La manta
Cuando el auto bajaba por el barranco hacia la playa, me pegaba a la ventanilla. Quería ver qué había ahí, por qué me prohibían subir. Me decían que había basura, que me podía cortar con algo, que la antitetánica no sé qué, que seguro había animales sueltos, animales muertos, picaduras, que rondaba un degenerado, que arriba de todo estaba la ruta interbalnearia y que me iban a llevar puesta. Que era peligroso, punto. Que me callara la boca y que hiciera caso, carajo.
Me metía al mar, saltaba las olas, las barrenaba, pero pronto me ponía a mirar para el lado de la tierra. La gente que jugaba en la orilla, la arena, las carpas, el perfil del restaurante de un lado, el faro del otro, las canchas y, en el fondo, me llamaba ese verde oscuro de la maleza del barranco. Me hice un amigo, Juan Cruz, que era un cancherito. Me daba bronca. Qué hambre, nene, le decía y me mordía el labio y él me miraba la boca y a mí se me ponía la piel de gallina. Me contaba historias sobre el lugar que tenía prohibido y, aprovechando que papá estaba todo el día con el torneo de tenis y mamá se tiraba a leer, me iba acercando al barranco.
Con Juan Cruz jugábamos a la aventura, cortábamos los yuyos con unos palos que habíamos agarrado de machetes. Una subida éramos exploradores, otra náufragos, después salvajes. Éramos gorilas cuando escuchamos voces y nos agachamos entre las plantas. Me acordé de la amenaza de los animales sueltos y el degenerado. Sentí miedo y ganas de hacer pis. Se sentían ruidos: parecía una queja, un lamento, ruido de hacer fuerza o de hablar con la boca llena. Ruido de película de adultos, dijo Juan Cruz, que se las sabía todas. Un tipo en culo hacía lagartijas, o algo así, sobre una manta roja de la que salían unas piernas. ¿Quién anda ahí? Gritó de pronto y salimos disparados.

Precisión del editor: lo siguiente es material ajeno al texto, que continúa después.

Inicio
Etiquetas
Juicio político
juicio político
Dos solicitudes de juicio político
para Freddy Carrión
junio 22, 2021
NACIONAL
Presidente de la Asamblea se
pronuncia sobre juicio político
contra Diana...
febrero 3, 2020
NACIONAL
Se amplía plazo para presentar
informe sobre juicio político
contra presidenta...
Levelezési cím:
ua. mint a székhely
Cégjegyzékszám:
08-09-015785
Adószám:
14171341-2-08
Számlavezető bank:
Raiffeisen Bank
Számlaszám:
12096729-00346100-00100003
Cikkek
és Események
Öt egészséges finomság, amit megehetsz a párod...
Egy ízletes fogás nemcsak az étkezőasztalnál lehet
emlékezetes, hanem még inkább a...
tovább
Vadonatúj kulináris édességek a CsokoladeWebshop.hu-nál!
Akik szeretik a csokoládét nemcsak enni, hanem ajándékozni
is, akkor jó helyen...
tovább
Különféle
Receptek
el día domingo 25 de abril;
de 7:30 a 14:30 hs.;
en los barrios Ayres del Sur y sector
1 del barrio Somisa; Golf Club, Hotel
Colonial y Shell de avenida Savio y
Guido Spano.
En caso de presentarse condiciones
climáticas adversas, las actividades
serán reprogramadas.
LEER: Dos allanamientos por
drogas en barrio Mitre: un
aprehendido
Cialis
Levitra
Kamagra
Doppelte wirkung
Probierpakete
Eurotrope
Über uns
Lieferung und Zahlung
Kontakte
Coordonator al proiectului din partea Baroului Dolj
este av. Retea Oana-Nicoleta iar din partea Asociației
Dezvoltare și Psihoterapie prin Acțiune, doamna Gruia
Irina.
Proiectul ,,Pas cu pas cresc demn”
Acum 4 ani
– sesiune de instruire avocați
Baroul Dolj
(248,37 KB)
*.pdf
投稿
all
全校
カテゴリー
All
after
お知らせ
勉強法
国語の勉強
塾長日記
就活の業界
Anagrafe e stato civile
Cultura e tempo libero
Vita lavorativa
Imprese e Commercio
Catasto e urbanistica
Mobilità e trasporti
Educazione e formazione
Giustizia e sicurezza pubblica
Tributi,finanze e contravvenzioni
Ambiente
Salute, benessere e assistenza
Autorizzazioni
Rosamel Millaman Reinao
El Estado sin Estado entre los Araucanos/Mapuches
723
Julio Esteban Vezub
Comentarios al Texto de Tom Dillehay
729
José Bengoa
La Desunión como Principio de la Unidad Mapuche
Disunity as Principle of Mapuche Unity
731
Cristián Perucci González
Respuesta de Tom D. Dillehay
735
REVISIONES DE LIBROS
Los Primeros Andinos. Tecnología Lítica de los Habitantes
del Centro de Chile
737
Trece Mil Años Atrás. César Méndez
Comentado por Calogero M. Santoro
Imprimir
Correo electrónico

Llegamos abajo con las caras rojas y con las piernas todas cortadas por los rasguños de los matorrales. Juan Cruz lloraba. Era mi viejo, me dijo. Lo quise consolar, pero no entendía qué era lo que habíamos visto, así que pasamos mudos todo el resto del día. Al atardecer nos despedimos y, como siempre, nos sacudimos la arena y metimos las cosas en el auto. Ahí la vi: entre la heladerita y las raquetas de tenis de papá había una manta roja llena de pasto.